Brenda had the resilience of true youth. She joined me in the bathroom the next morning looking none the worse for wear. I felt the corners of her eyes jabbing me as she pretended not to be interested in Hildy's Beauty Secrets. I dialed up programs on the various make-up machines and left them there when I was through so she could copy down the numbers when I wasn't looking. I remember thinking her mother should have taught her some of these tricks-Brenda wore little or no cosmetics, seemed to know nothing about them-but I knew nothing about her mother. If the old lady wouldn't let her daughter have a vagina, there was no telling what other restrictions had been in effect in the "Starr" household.
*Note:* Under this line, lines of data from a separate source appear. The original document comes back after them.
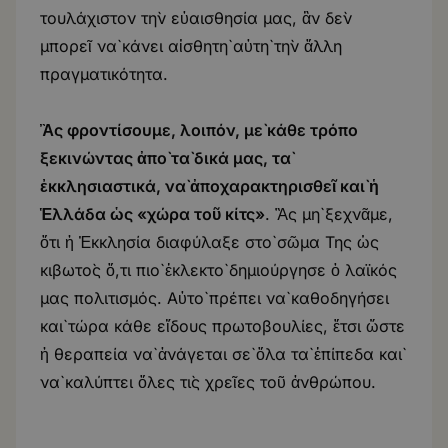
τουλάχιστον τὴν εὐαισθησία μας, ἂν δὲν
μπορεῖ νὰ κάνει αἰσθητὴ αὐτὴ τὴν ἄλλη
πραγματικότητα.
Ἂς φροντίσουμε, λοιπόν, μὲ κάθε τρόπο
ξεκινώντας ἀπὸ τὰ δικά μας, τὰ
ἐκκλησιαστικά, νὰ ἀποχαρακτηρισθεῖ καὶ ἡ
Ἑλλάδα ὡς «χώρα τοῦ κίτς»
. Ἂς μὴ ξεχνᾶμε,
ὅτι ἡ Ἐκκλησία διαφύλαξε στὸ σῶμα Της ὡς
κιβωτὸς ὅ,τι πιὸ ἐκλεκτὸ δημιούργησε ὁ λαϊκός
μας πολιτισμός. Αὐτὸ πρέπει νὰ καθοδηγήσει
καὶ τώρα κάθε εἴδους πρωτοβουλίες, ἔτσι ὥστε
ἡ θεραπεία νὰ ἀνάγεται σὲ ὅλα τὰ ἐπίπεδα καὶ
νὰ καλύπτει ὅλες τὶς χρεῖες τοῦ ἀνθρώπου.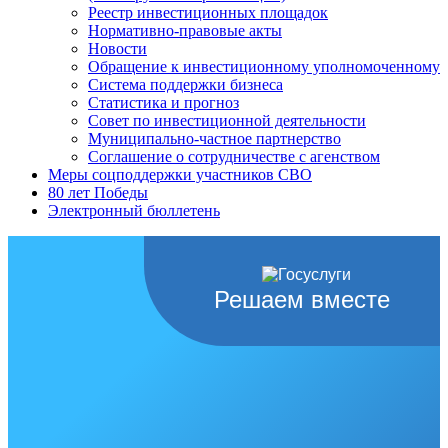
Реестр инвестиционных площадок
Нормативно-правовые акты
Новости
Обращение к инвестиционному уполномоченному
Система поддержки бизнеса
Статистика и прогноз
Совет по инвестиционной деятельности
Муниципально-частное партнерство
Соглашение о сотрудничестве с агенством
Меры соцподдержки участников СВО
80 лет Победы
Электронный бюллетень
Решаем вместе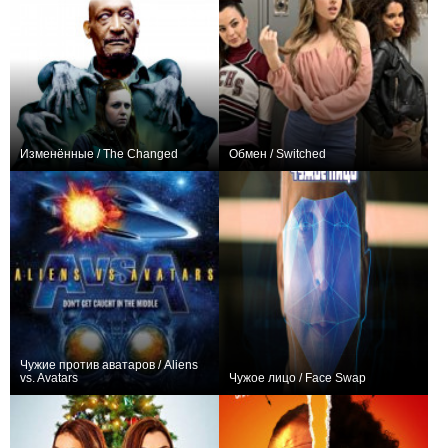
Изменённые / The Changed
Обмен / Switched
−1
0
Чужие против аватаров / Aliens
vs. Avatars
Чужое лицо / Face Swap
0
+28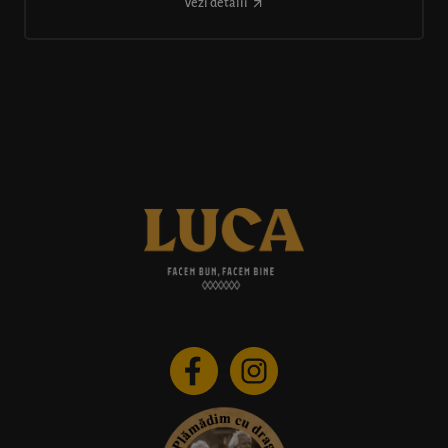
Vezi detalii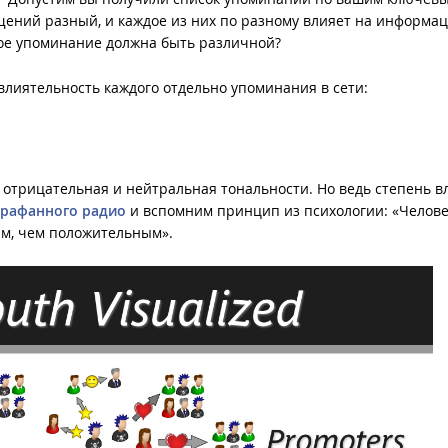
общений разный, и каждое из них по разному влияет на информа
ждое упоминание должна быть различной?
 влиятельность каждого отдельно упоминания в сети:
я, отрицательная и нейтральная тональности. Но ведь степень 
арафанного радио
и вспомним принцип из психологии: «Челов
м, чем положительным».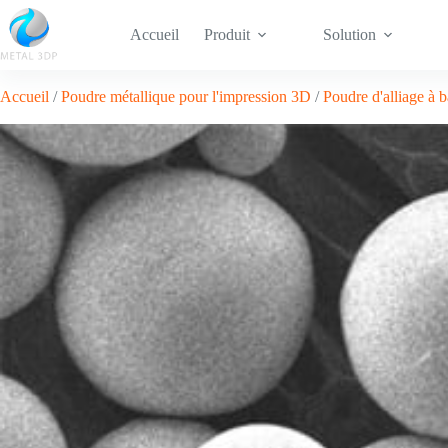
Accueil
Produit
Solution
Accueil
/
Poudre métallique pour l'impression 3D
/
Poudre d'alliage à b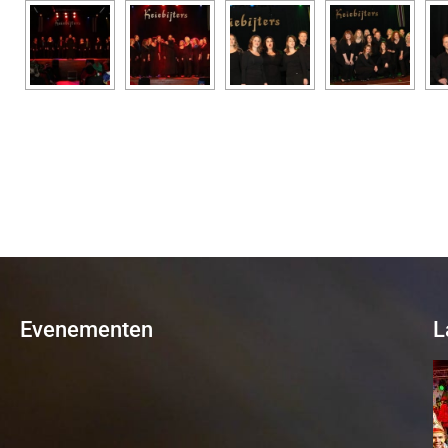
Evenementen
L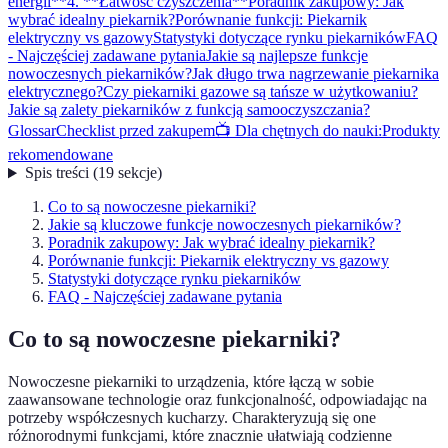
energii**
4. **Łatwość czyszczenia**
Poradnik zakupowy: Jak
wybrać idealny piekarnik?
Porównanie funkcji: Piekarnik
elektryczny vs gazowy
Statystyki dotyczące rynku piekarników
FAQ
- Najczęściej zadawane pytania
Jakie są najlepsze funkcje
nowoczesnych piekarników?
Jak długo trwa nagrzewanie piekarnika
elektrycznego?
Czy piekarniki gazowe są tańsze w użytkowaniu?
Jakie są zalety piekarników z funkcją samooczyszczania?
Glossar
Checklist przed zakupem
📺 Dla chętnych do nauki:
Produkty
rekomendowane
Spis treści
(
19
sekcje
)
Co to są nowoczesne piekarniki?
Jakie są kluczowe funkcje nowoczesnych piekarników?
Poradnik zakupowy: Jak wybrać idealny piekarnik?
Porównanie funkcji: Piekarnik elektryczny vs gazowy
Statystyki dotyczące rynku piekarników
FAQ - Najczęściej zadawane pytania
Co to są nowoczesne piekarniki?
Nowoczesne piekarniki to urządzenia, które łączą w sobie
zaawansowane technologie oraz funkcjonalność, odpowiadając na
potrzeby współczesnych kucharzy. Charakteryzują się one
różnorodnymi funkcjami, które znacznie ułatwiają codzienne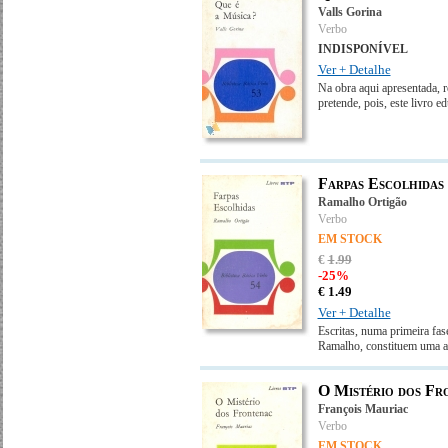
Valls Gorina
Verbo
INDISPONÍVEL
Ver + Detalhe
Na obra aqui apresentada, r
pretende, pois, este livro 
Farpas Escolhidas
Ramalho Ortigão
Verbo
EM STOCK
€
1
.
99
-25%
€
1.
49
Ver + Detalhe
Escritas, numa primeira fas
Ramalho, constituem uma ad
O Mistério dos Fr
François Mauriac
Verbo
EM STOCK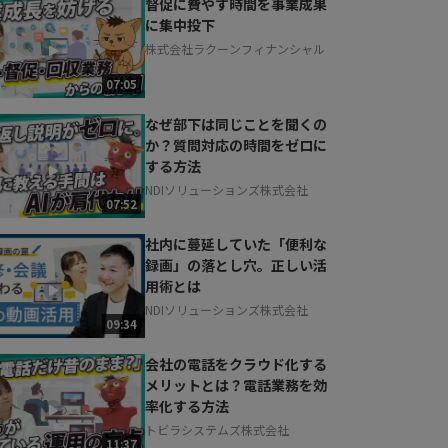
督促に費やす時間を事業成果
に集中投下
株式会社ラクーンフィナンシャル
07:05
なぜ部下は同じことを聞くの
か？質問対応の時間をゼロに
する方法
NDIソリューションズ株式会社
07:52
社内に蔓延していた「便利な
録画」の落とし穴。正しい活
用術とは
NDIソリューションズ株式会社
09:34
会社の電話をクラウド化する
メリットとは？電話業務を効
率化する方法
トビラシステムズ株式会社
11:37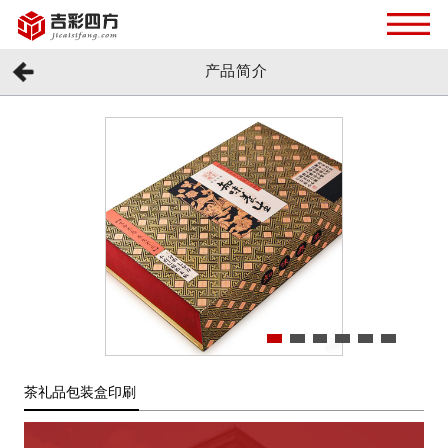
产品简介
茶礼品包装盒印刷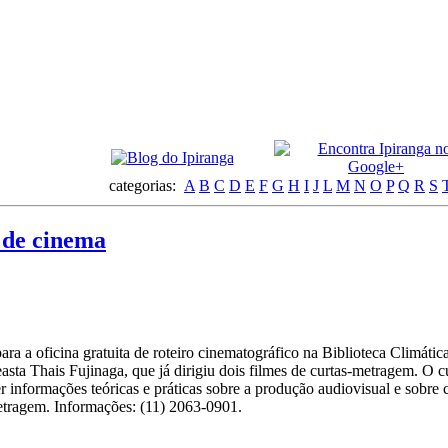
categorias:
A
B
C
D
E
F
G
H
I
J
L
M
N
O
P
Q
R
S
o de cinema
 para a oficina gratuita de roteiro cinematográfico na Biblioteca Climá
neasta Thais Fujinaga, que já dirigiu dois filmes de curtas-metragem. O 
er informações teóricas e práticas sobre a produção audiovisual e sobr
metragem. Informações: (11) 2063-0901.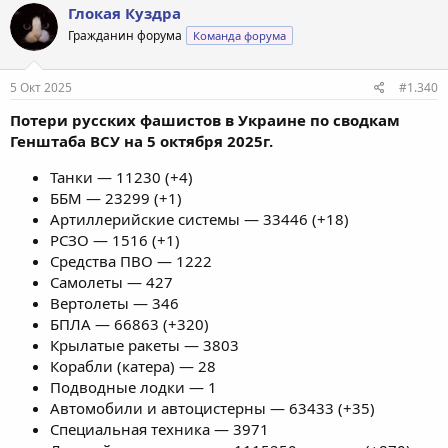
Глокая Куздра
Гражданин форума
Команда форума
5 Окт 2025
#1.340
Потери русских фашистов в Украине по сводкам
Генштаба ВСУ на 5 октября 2025г.
Танки — 11230 (+4)
ББМ — 23299 (+1)
Артиллерийские системы — 33446 (+18)
РСЗО — 1516 (+1)
Средства ПВО — 1222
Самолеты — 427
Вертолеты — 346
БПЛА — 66863 (+320)
Крылатые ракеты — 3803
Корабли (катера) — 28
Подводные лодки — 1
Автомобили и автоцистерны — 63433 (+35)
Специальная техника — 3971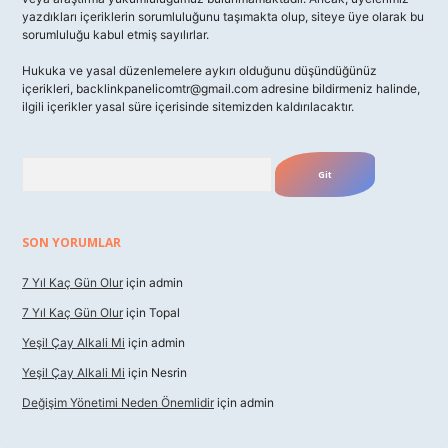
yazdıkları içeriklerin sorumluluğunu taşımakta olup, siteye üye olarak bu
sorumluluğu kabul etmiş sayılırlar.
Hukuka ve yasal düzenlemelere aykırı olduğunu düşündüğünüz
içerikleri,
backlinkpanelicomtr@gmail.com
adresine bildirmeniz halinde,
ilgili içerikler yasal süre içerisinde sitemizden kaldırılacaktır.
Arama
SON YORUMLAR
7 Yıl Kaç Gün Olur
için
admin
7 Yıl Kaç Gün Olur
için
Topal
Yeşil Çay Alkali Mi
için
admin
Yeşil Çay Alkali Mi
için
Nesrin
Değişim Yönetimi Neden Önemlidir
için
admin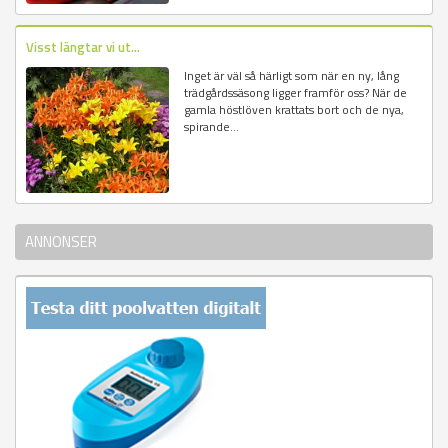
Visst längtar vi ut...
Inget är väl så härligt som när en ny, lång
trädgårdssäsong ligger framför oss? När de
gamla höstlöven krattats bort och de nya,
spirande...
ANNONSER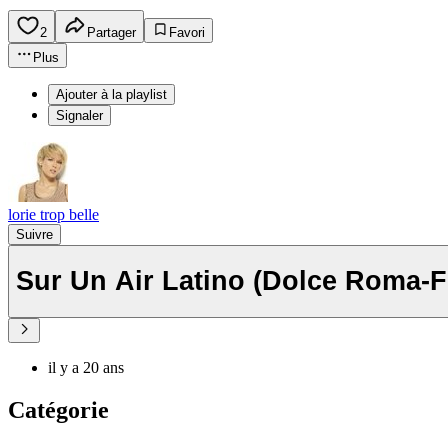
2
Partager
Favori
Plus
Ajouter à la playlist
Signaler
lorie trop belle
Suivre
Sur Un Air Latino (Dolce Roma-F
il y a 20 ans
Catégorie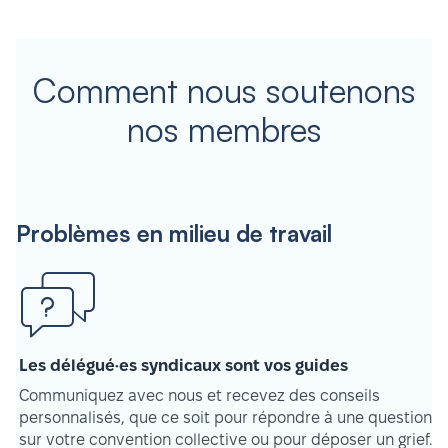
Comment nous soutenons
nos membres
Problèmes en milieu de travail
Les délégué·es syndicaux sont vos guides
Communiquez avec nous et recevez des conseils
personnalisés, que ce soit pour répondre à une question
sur votre convention collective ou pour déposer un grief.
The one thing I still hadn't adjusted to about being female again was learning to allow for the two to three minutes extra I require to get ready to face the world in the morning. I think of it as Woman's Burden. Let's not get into the fact that it's a self-imposed one; I like to look my best, and that means enhancing even Bobbie's artistry. Instead of taking whatever the autovalet throws into my hand, I deliberate at least twenty seconds over what to wear. Then there's coloring and styling the hair to compliment it, choosing a make-up scheme and letting the machines apply it, eye color, accessories, scent… the details of the Presentation of Hildy as I wish to present her are endless, time-consuming… and enjoyable. So maybe it's not such a burden after all, but the result on the morning of the canonization was that I missed the train I had planned to catch by twenty seconds and had to wait ten minutes for the next one. I spent the time showing Brenda a few tricks she could do to her standard paper jumper that would emphasize her best points-though picking out good points on that endless rail of a body taxed my inspiration and my tact to their limits.